For six years, I have been fighting a rare disease that was dismissed as stress.

It started with fatigue so severe I could barely get through a day, severe muscle weakness, and pain that never really left. My blood work kept returning abnormal results (numbers that should have raised alarm bells) but doctor after doctor dismissed me. I was told I was fine and it was all in my head or stress related. However, I kept going anyway, spending money I didn't have on specialist after specialist, accumulating debt in the hope that someone would eventually take me seriously - even though I was just a young adult. I found that I never got to experience being a young adult and often had to deal with the repercussions of doing small things that brought me joy as it would often flare up all my symptoms.

This year, I finally found a doctor who listened to me. I was diagnosed with stage 4 endometriosis and underwent surgery to treat it and while it helped some of the pain, it triggered something far more serious. The fatigue became debilitating. I started struggling to breathe. I was hospitalized for further testing, which revealed chronic lactic acidosis (basically my blood is too acidic) and a severe decline in my lung muscle function.

I am now largely housebound. Most days, I lie in bed feeling as though I am slowly drowning with my lungs struggling, my arms and legs weakening, my body quietly failing. The working differential diagnosis is Mitochondrial Myopathy, a rare and serious condition that affects the body's ability to produce energy at the cellular level. Remember how we were taught that mitochondria is the power house of the cell? Well mine don’t work anymore so there is no more energy for me to exist. This is a confirmed diagnosis but the type of myopathy is not. Confirming this type requires specialist testing that is extremely expensive and without a confirmed type of myopathy, I cannot access the targeted treatment that could slow or stop the progression.

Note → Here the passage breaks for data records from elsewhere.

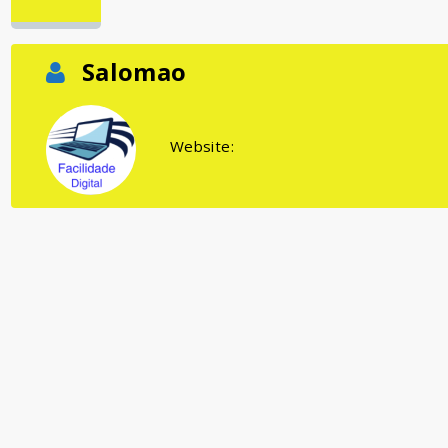
Salomao
Website:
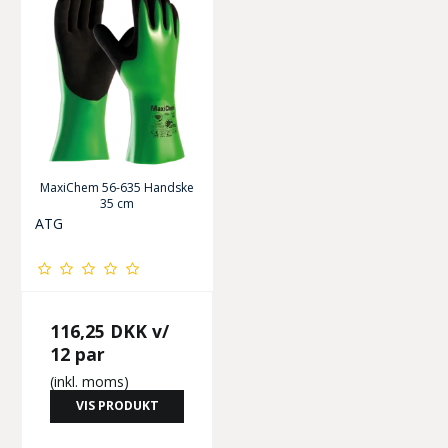
MaxiChem 56-635 Handske
35 cm
ATG
116,25 DKK
v/
12 par
(inkl. moms)
VIS PRODUKT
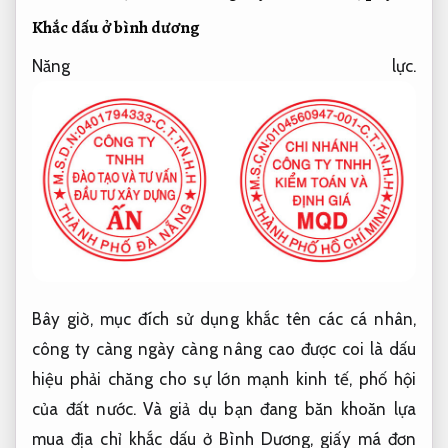
Khắc dấu ở bình dương
Năng lực.
Bây giờ, mục đích sử dụng khắc tên các cá nhân,
công ty càng ngày càng nâng cao được coi là dấu
hiệu phải chăng cho sự lớn mạnh kinh tế, phố hội
của đất nước. Và giả dụ bạn đang băn khoăn lựa
mua địa chỉ khắc dấu ở Bình Dương, giấy má đơn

I hold a master's degree and an undergraduate degree in psychology and neuroscience. I built and ran a non-profit organisation providing mental health care to rural communities. I had a life I loved: baking, making art, using my mind to help others. All of that is on hold now. I can't work and I can barely function. And watching the life I worked so hard to build slip away has taken a toll on my mental health that I also cannot afford to address.

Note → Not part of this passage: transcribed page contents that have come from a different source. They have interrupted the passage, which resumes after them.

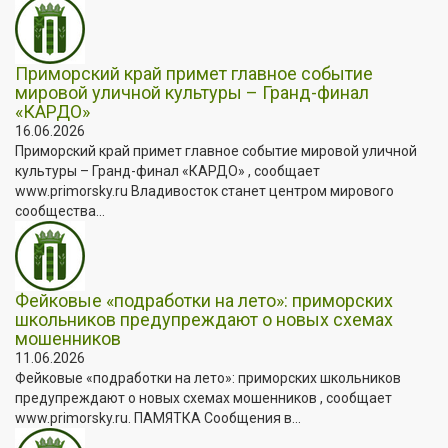
Приморский край примет главное событие
мировой уличной культуры – Гранд-финал
«КАРДО»
16.06.2026
Приморский край примет главное событие мировой уличной
культуры – Гранд-финал «КАРДО» , сообщает
www.primorsky.ru Владивосток станет центром мирового
сообщества...
Фейковые «подработки на лето»: приморских
школьников предупреждают о новых схемах
мошенников
11.06.2026
Фейковые «подработки на лето»: приморских школьников
предупреждают о новых схемах мошенников , сообщает
www.primorsky.ru. ПАМЯТКА Сообщения в...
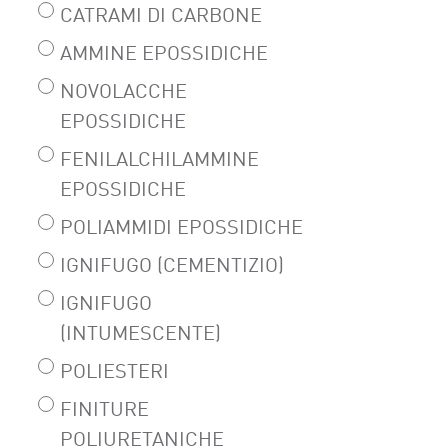
CATRAMI DI CARBONE
AMMINE EPOSSIDICHE
NOVOLACCHE
EPOSSIDICHE
FENILALCHILAMMINE
EPOSSIDICHE
POLIAMMIDI EPOSSIDICHE
IGNIFUGO (CEMENTIZIO)
IGNIFUGO
(INTUMESCENTE)
POLIESTERI
FINITURE
POLIURETANICHE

I am not alone, I have a wonderful partner who has carried us both through this, and two rescue cats who have kept me company on the hardest days. But the financial weight is crushing us. I lost my mother when I was 14. My grandmother, who was my last real family anchor, passed away earlier this year. There is no safety net. There is only what we can hold together.

What I am asking for will go toward:

The specialist diagnostic testing needed to confirm Mitochondrial Myopathy and unlock targeted treatment

Ongoing medical consultations, medication, and hospital costs

Day-to-day living expenses (groceries, utilities, rent) while I am unable to work

I am not asking for a miracle. I am asking for a chance to get a diagnosis, to access treatment, and to have enough breathing room to focus on getting better rather than on surviving each month.

If you can give anything at all, it means more than I can put into words. And if you can't, sharing this is just as valuable. Thank you for taking the time to read my story.